[Action item] Where a line in the material below has the string "thumb", please report it.

[Given records]
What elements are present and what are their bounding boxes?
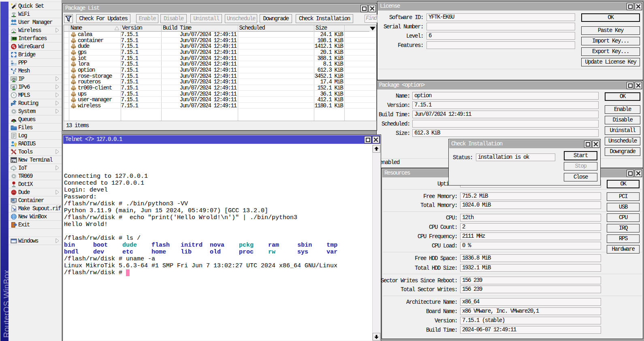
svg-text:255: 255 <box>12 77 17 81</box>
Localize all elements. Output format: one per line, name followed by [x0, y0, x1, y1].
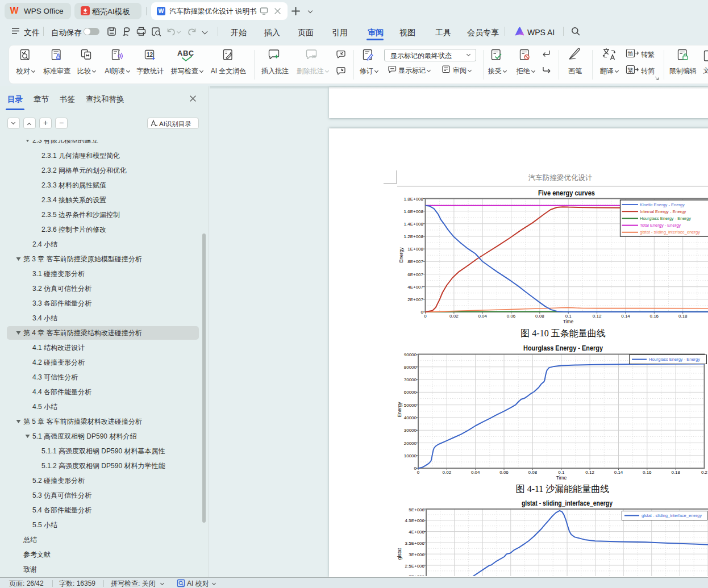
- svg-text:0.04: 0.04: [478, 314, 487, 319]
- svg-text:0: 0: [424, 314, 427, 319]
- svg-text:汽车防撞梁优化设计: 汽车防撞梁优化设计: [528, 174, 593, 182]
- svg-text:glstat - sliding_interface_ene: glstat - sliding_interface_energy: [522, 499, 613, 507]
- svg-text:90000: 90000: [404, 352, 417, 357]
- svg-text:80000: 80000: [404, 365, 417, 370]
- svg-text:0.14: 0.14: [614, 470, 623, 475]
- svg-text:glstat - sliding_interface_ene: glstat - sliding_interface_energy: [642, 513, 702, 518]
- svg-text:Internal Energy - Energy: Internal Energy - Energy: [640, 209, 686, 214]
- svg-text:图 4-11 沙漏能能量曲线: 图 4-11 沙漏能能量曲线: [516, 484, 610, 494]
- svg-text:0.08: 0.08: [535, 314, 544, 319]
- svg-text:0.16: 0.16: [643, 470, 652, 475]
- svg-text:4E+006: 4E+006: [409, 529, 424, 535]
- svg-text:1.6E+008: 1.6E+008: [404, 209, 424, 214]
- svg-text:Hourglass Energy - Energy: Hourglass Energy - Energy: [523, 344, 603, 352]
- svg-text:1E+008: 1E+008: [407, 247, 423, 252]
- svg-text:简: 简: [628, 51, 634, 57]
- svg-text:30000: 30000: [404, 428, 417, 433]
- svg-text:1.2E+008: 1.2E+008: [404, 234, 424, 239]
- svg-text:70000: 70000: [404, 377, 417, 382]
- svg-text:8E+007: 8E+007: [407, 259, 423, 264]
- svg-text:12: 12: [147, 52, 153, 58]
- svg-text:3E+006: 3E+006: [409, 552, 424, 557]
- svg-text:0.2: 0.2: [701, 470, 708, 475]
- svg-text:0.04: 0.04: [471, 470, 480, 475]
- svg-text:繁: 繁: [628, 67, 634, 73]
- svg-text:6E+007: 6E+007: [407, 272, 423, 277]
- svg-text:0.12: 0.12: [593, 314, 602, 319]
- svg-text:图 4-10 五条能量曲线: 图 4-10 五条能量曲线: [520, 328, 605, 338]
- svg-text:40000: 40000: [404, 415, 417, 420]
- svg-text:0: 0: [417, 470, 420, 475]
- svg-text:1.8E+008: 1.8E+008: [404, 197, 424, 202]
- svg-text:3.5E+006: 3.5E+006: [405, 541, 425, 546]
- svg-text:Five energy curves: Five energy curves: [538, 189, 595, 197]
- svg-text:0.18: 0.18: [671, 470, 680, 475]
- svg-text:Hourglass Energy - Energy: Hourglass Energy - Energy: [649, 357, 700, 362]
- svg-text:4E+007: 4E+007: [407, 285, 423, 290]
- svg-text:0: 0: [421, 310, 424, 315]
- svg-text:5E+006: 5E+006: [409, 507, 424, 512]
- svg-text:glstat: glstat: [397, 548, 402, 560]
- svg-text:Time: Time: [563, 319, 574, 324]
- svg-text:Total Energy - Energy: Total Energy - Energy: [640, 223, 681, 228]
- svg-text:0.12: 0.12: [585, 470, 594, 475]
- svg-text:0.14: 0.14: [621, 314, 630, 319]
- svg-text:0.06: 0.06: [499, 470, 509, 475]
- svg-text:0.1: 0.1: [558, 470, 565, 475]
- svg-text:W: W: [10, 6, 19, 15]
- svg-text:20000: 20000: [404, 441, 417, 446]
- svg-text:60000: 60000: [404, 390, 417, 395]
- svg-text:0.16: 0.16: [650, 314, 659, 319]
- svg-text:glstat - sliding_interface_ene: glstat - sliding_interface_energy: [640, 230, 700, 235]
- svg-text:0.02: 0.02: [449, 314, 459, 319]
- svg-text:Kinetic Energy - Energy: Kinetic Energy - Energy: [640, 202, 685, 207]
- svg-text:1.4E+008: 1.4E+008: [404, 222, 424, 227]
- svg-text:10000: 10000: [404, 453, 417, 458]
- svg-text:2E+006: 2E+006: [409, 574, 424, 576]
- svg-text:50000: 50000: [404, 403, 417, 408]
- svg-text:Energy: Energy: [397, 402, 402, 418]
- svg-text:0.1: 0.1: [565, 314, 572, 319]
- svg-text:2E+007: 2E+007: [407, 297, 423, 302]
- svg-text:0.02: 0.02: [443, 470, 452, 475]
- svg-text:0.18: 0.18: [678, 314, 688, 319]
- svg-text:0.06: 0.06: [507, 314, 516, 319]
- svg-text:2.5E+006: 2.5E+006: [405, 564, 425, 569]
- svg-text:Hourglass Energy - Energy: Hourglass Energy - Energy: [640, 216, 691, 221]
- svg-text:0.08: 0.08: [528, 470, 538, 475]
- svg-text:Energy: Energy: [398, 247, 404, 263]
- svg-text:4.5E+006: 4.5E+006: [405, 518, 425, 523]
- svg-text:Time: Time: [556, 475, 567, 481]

* * *

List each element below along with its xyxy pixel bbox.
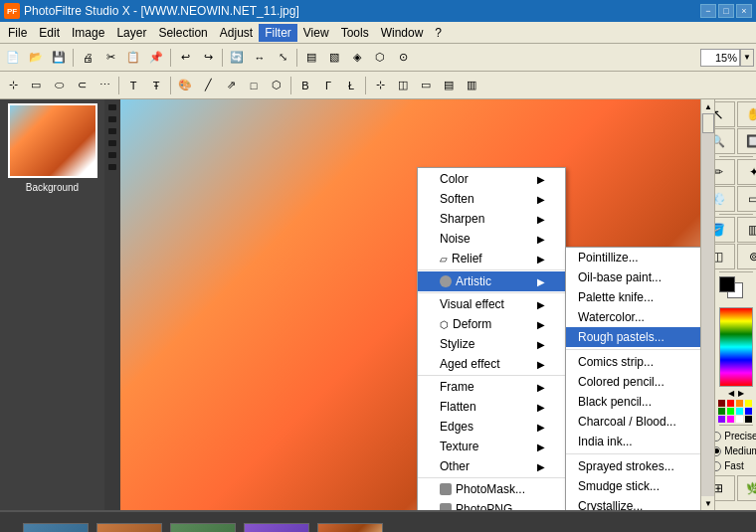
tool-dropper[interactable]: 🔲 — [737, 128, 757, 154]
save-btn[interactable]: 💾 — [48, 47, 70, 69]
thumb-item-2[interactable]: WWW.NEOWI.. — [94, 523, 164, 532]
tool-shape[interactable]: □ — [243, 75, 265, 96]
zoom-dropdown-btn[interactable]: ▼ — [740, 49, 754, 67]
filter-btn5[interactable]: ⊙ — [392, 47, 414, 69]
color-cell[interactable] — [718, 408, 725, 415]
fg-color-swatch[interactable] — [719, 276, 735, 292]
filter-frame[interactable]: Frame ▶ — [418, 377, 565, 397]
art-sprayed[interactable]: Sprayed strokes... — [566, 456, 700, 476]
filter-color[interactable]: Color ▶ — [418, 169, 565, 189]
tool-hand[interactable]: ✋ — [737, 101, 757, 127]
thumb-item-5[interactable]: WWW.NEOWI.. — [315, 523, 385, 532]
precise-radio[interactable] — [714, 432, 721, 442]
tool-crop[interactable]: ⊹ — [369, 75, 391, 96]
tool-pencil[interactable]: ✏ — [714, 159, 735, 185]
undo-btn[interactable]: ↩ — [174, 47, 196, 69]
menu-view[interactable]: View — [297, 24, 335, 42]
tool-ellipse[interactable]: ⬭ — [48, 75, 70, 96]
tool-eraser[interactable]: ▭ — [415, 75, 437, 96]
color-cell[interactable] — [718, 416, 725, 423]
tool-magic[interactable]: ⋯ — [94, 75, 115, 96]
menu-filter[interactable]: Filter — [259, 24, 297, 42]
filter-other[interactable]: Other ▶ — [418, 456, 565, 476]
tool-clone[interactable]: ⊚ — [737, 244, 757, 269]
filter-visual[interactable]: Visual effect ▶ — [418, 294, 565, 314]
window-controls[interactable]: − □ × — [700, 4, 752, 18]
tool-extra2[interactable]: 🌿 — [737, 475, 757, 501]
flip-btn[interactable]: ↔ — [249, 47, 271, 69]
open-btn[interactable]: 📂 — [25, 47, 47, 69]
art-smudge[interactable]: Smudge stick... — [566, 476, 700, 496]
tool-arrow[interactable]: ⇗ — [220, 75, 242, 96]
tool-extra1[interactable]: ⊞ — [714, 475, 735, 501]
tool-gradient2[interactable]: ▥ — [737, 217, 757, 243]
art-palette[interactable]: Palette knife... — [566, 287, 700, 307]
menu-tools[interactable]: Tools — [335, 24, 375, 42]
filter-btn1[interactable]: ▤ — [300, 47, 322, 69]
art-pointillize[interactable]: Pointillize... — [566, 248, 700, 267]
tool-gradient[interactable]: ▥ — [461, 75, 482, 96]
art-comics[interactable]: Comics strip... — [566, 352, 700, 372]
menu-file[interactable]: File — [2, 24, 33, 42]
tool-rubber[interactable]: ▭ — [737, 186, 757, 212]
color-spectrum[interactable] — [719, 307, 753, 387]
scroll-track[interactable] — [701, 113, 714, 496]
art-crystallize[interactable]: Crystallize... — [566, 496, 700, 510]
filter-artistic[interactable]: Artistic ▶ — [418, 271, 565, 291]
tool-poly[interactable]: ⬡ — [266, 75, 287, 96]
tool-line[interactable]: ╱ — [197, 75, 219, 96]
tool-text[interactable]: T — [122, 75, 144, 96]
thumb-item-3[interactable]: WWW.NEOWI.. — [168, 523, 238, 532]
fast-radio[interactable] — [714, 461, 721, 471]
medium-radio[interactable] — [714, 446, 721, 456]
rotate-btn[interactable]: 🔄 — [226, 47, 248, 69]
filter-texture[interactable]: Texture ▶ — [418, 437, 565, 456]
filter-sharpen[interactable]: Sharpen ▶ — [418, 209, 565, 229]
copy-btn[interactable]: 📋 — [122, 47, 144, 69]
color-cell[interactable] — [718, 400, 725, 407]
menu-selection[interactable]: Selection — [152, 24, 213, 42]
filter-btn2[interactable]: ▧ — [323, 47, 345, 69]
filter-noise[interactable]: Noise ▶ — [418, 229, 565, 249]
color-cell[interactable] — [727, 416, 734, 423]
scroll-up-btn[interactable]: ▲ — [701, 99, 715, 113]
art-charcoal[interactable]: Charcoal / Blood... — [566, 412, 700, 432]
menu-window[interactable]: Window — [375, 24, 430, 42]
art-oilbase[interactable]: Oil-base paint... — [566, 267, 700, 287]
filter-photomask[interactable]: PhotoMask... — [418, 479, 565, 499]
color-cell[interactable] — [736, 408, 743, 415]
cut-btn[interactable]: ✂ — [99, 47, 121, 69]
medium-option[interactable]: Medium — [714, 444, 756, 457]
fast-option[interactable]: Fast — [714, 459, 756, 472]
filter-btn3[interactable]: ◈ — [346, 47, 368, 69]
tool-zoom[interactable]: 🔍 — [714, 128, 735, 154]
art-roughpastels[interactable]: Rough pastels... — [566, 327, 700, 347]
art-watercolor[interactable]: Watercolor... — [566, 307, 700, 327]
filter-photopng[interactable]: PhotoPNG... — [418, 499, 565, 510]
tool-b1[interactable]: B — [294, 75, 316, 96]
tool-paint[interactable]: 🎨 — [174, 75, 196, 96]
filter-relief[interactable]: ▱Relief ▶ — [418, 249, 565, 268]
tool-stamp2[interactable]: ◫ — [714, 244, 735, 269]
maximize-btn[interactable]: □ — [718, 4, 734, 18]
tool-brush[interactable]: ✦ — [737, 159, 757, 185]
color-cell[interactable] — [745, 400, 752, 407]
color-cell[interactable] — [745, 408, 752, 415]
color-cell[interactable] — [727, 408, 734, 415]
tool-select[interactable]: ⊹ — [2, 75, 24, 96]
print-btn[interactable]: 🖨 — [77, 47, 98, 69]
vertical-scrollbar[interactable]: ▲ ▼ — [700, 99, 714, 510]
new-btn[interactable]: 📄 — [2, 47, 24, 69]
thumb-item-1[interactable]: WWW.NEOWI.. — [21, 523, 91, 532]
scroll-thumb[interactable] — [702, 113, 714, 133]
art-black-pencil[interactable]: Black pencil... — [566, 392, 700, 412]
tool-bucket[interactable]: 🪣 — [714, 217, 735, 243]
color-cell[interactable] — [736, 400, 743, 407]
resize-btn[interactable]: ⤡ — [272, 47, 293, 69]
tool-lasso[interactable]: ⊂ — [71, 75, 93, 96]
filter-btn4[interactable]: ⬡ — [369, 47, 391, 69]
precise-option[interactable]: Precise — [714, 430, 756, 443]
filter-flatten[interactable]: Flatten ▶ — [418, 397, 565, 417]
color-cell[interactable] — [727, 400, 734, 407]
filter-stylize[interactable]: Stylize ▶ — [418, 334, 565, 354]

[Written answer]
thumb-item-2[interactable]: WWW.NEOWI.. — [94, 523, 164, 532]
thumb-item-5[interactable]: WWW.NEOWI.. — [315, 523, 385, 532]
thumb-item-3[interactable]: WWW.NEOWI.. — [168, 523, 238, 532]
thumb-item-1[interactable]: WWW.NEOWI.. — [21, 523, 91, 532]
scroll-thumb[interactable] — [702, 113, 714, 133]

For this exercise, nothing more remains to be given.